Nun, zwei Jahre später, habe sich die Situation weiter verschärft. Zwar hat der Freistaat kurzfristig mehrere Millionen Euro für die klamme Kreiskasse aus einem Nottopf zugestanden. Das damit einhergehende, vom Freistaat geforderte Haushaltsstrukturkonzept für den Landkreis Görlitz, das der Kreistag bislang abgelehnt hat, könne an der Situation aber nichts nachhaltig ändern oder verbessern. Genau das sei aber dringend nötig.
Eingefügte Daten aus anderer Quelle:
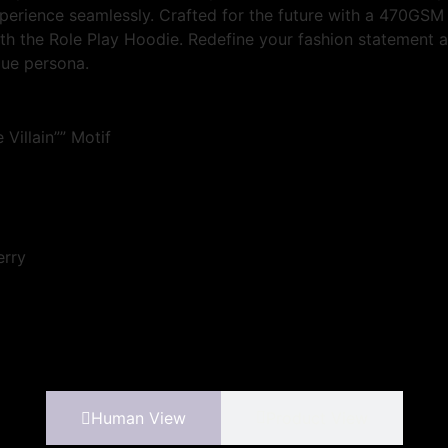
perience seamlessly. Crafted for the future with a 470GSM 
with the Role Play Hoodie. Redefine your fashion statement a
que persona.
 Villain”” Motif
erry
Human View
Product View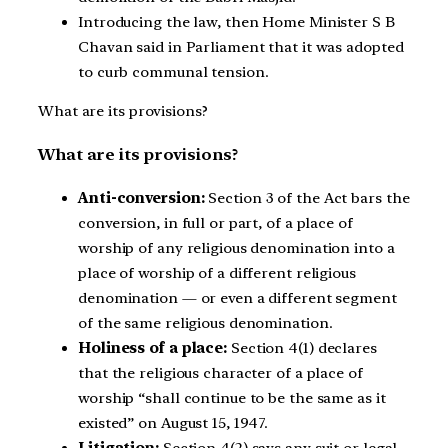
Introducing the law, then Home Minister S B
Chavan said in Parliament that it was adopted
to curb communal tension.
What are its provisions?
What are its provisions?
Anti-conversion:
Section 3 of the Act bars the
conversion, in full or part, of a place of
worship of any religious denomination into a
place of worship of a different religious
denomination — or even a different segment
of the same religious denomination.
Holiness of a place:
Section 4(1) declares
that the religious character of a place of
worship “shall continue to be the same as it
existed” on August 15, 1947.
Litigation:
Section 4(2) says any suit or legal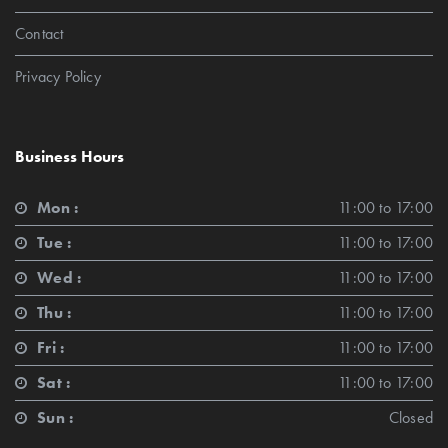
Contact
Privacy Policy
Business Hours
Mon :
11:00 to 17:00
Tue :
11:00 to 17:00
Wed :
11:00 to 17:00
Thu :
11:00 to 17:00
Fri :
11:00 to 17:00
Sat :
11:00 to 17:00
Sun :
Closed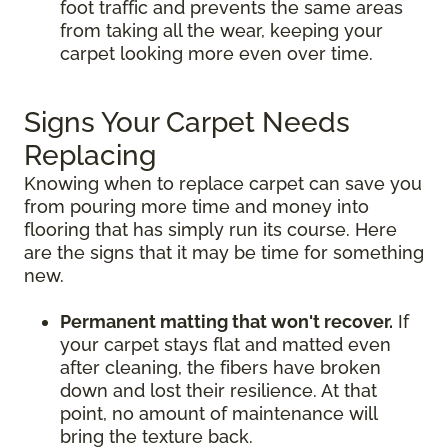
foot traffic and prevents the same areas
from taking all the wear, keeping your
carpet looking more even over time.
Signs Your Carpet Needs
Replacing
Knowing when to replace carpet can save you
from pouring more time and money into
flooring that has simply run its course. Here
are the signs that it may be time for something
new.
Permanent matting that won't recover.
If
your carpet stays flat and matted even
after cleaning, the fibers have broken
down and lost their resilience. At that
point, no amount of maintenance will
bring the texture back.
Denn nicht nur der Kreis bekommt seinen Haushalt nicht mehr zustande: Von den 52 Kommunen im Kreis hat in diesem Jahr ein Viertel ebenfalls noch keinen genehmigten Haushalt - im November. Neun weitere Kommunen befinden sich zudem in Haushaltskonsolidierung. Ein wichtiger Brocken in den Gemeindehaushalten ist dabei die Kreisumlage, die seit 2010 von 28 auf 36 Prozent gestiegen ist.

Personalmangel und überbordende Bürokratie

Hinzu kommen dabei noch Personalmangel oder immer neue bürokratische Anforderungen: Die Bundes- und Landespolitik neige dazu "uns Kommunen noch mehr kostenträchtige und ressourcenverschlingende Aufgaben zu übertragen", schildern die Bürgermeister in dem Appell. Die permanente Erhöhung sämtlicher Standards verteuere alles und lähme zudem jegliches Handeln.
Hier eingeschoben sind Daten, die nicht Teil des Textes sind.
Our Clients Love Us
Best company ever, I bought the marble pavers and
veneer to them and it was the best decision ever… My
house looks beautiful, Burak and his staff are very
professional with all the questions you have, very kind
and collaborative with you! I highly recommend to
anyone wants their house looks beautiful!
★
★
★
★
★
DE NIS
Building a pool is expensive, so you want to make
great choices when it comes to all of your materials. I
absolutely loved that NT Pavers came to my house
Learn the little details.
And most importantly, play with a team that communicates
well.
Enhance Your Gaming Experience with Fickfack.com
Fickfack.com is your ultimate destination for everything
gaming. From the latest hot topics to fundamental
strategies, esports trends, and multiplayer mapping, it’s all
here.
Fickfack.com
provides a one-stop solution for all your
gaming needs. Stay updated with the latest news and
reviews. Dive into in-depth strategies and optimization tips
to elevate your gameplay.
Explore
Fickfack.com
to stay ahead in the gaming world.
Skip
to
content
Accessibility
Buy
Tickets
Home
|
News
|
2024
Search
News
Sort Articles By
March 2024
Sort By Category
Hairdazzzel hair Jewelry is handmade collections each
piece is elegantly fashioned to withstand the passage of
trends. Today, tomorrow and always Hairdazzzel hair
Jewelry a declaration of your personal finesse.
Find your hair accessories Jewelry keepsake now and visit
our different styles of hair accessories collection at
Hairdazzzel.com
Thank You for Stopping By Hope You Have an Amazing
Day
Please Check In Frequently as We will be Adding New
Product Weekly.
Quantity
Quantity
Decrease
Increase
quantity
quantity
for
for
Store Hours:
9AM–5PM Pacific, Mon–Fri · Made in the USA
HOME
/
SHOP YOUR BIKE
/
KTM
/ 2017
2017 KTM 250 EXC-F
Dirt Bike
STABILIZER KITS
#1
Die Bürgermeister haben ihrem Appell vier Forderungen beigefügt: Neben einer, auf die Tarifentwicklung abgestimmten dynamischen Anpassung der Landeszuschüsse zum Kita-Betrieb fordern sie auch eine Entbürokratisierung wichtiger Förderprogramme statt immer neuer Wettbewerbe einzelner Ministerien. Zudem solle Sachsen einen stärkeren Einfluss auf Gesetzgebungsverfahren im Bund und bei der EU geltend machen - aus der Perspektive derjenigen, die es umsetzen müssen: der Kommunen. Der wichtigste Punkt ist und bleibt aber eine Verbesserung der Einnahmesituation in Sachsen: Städte und Gemeinden sollen einen größeren Anteil am Steueraufkommen und höhere allgemeine Zuweisungen erhalten.